Saturday, December 11, 2010

Not So Dry, Not So Cold

I'm just at the end of a few days visiting family in Toronto, the city where I was born and raised. I've now spent almost as many years living in Edmonton as I did in Toronto. It's always a jarring experience to go back to where you grew up, familiar and strange all at the same time. Some things have most definitely changed, others are the same as always.

It was about minus twelve when I left Edmonton (and yes, it was dry), but I found the airplane warm and was glad to get outside when I arrived. Minus eight, brutally cold for December in Toronto. It stayed cold for another day or two, but my tough-guy attitude toward the temperature wore off as I acclimatized; after 24 hours I found it as cold as everyone else. Today got up to about plus four, which in Edmonton at this time of year would mean a bunch of people wearing shorts (I'm not kidding about this) and bars opening their patios.

Some things I really like about Toronto. There are thousands of little shops and restaurants on every main street, and very few chain stores or big box outlets. At least where I am, in central Toronto and Leslieville. We were looking for a specific Ethiopian restaurant on Bloor east tonight, found a different Ethiopian one which was too full, so we walked across the street to a Nicaraguan place and had a pretty good meal. This diversity and street-level vibrancy is amazing, and not found in too many other cities.

But there is - and I'm generalizing greatly - an attitude here, a mild cynicism or nonchalance that I now notice when I come back. Those aren't exactly the right words, but it contrasts a simpler directness and, well, happiness I get from Edmontonians. Relax, smile, enjoy the moment, don't take things so seriously.

And, it needs to be said, while neither NHL team is in danger of winning the Stanley Cup this year, at least there is some genuine hope and excitement in oil country. Toronto: not so much. Being a Leafs fan for most of my life, it was very liberating to renounce it and get behind a team that works hard and cares. And doesn't whine.

Good to be back, but looking forward to going home.

Saturday, December 4, 2010

You Can't Handle the Truth

Tom Flanagan is a University of Calgary professor and a longtime friend, advisor and former campaign manager of Stephen Harper. I don't know what his current relationship is to Harper, but I think his philosophy is similar to that of the Conservative party.

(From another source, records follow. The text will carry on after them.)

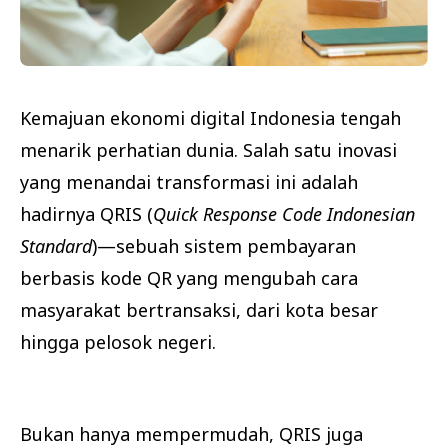
Kemajuan ekonomi digital Indonesia tengah
menarik perhatian dunia. Salah satu inovasi
yang menandai transformasi ini adalah
hadirnya QRIS (
Quick Response Code Indonesian
Standard
)—sebuah sistem pembayaran
berbasis kode QR yang mengubah cara
masyarakat bertransaksi, dari kota besar
hingga pelosok negeri.
Bukan hanya mempermudah, QRIS juga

A few days ago on CBC he called for the assassination of Wikileaks director Julian Assange. Two things stuck me: the obvious is that this clearly crosses the line. Here is a somewhat prominent intellectual from a civilized, reasonable country saying a man needs to be killed because he allowed some material to be posted on a website.

But it's the reasoning behind the comment that should be more concerning. The Wikileaks information is a huge collection of classified US State Department diplomatic cables. Flanagan asserts that this type of information is dangerous and should never become public. "This is really not stuff that should be out," he says. Apparently, only a small circle of smarter-than-us political leaders should be allowed to know such things, the rest of the world can't handle it. I find a parallel with our current government, who seem to want to do most of their business in secret with less and less transparency. And with the same contempt of the general public.

The internet and modern communication in general is opening things up. Information of all sorts is more available now than ever. And this is a good thing. There's always the risk of misinformation or over-reaction, but that's hardly a justification to keep secrets. Or to order a hit on someone who runs a website.